§ **Exercise goal**:
In the records, find each line where "literatura" occurs, and copy it.

§ **Recorded data**:

○ ○ ○ ○ ○

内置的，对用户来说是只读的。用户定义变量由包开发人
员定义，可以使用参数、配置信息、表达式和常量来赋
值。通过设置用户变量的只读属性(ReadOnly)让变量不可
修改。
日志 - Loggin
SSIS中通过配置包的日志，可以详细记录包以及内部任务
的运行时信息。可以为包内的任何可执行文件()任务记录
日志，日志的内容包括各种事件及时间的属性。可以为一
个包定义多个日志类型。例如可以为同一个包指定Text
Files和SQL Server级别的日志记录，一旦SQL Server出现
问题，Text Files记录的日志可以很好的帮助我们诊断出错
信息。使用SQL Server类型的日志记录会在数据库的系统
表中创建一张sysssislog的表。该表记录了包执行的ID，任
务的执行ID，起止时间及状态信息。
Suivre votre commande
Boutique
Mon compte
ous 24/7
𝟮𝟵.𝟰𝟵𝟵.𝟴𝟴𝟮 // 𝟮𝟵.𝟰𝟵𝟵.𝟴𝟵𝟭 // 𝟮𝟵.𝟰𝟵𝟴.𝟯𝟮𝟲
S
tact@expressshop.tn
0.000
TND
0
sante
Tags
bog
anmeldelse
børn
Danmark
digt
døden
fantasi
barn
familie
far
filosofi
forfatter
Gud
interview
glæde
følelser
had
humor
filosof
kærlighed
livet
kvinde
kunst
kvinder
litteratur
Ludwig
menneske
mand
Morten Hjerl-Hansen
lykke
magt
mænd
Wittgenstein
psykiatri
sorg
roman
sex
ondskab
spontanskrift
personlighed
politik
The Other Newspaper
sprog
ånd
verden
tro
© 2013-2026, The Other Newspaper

○ ○ ○ ○ ○

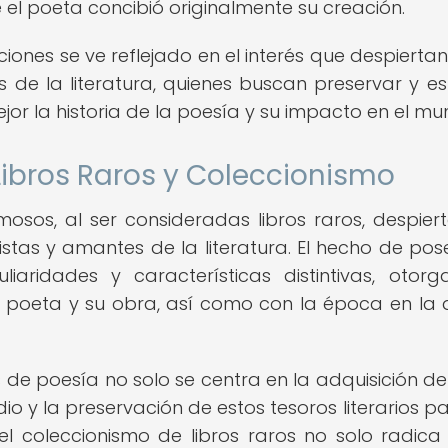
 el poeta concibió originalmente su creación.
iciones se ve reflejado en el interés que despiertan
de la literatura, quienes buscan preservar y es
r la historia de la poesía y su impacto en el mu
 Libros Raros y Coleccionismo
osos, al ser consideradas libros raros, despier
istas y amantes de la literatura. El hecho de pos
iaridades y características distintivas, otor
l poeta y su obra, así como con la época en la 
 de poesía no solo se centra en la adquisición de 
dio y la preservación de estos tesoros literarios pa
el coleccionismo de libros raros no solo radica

○ ○ ○ ○ ○

§ **Solution for this exercise**:
de la literatura, quienes buscan preservar y es
istas y amantes de la literatura. El hecho de pos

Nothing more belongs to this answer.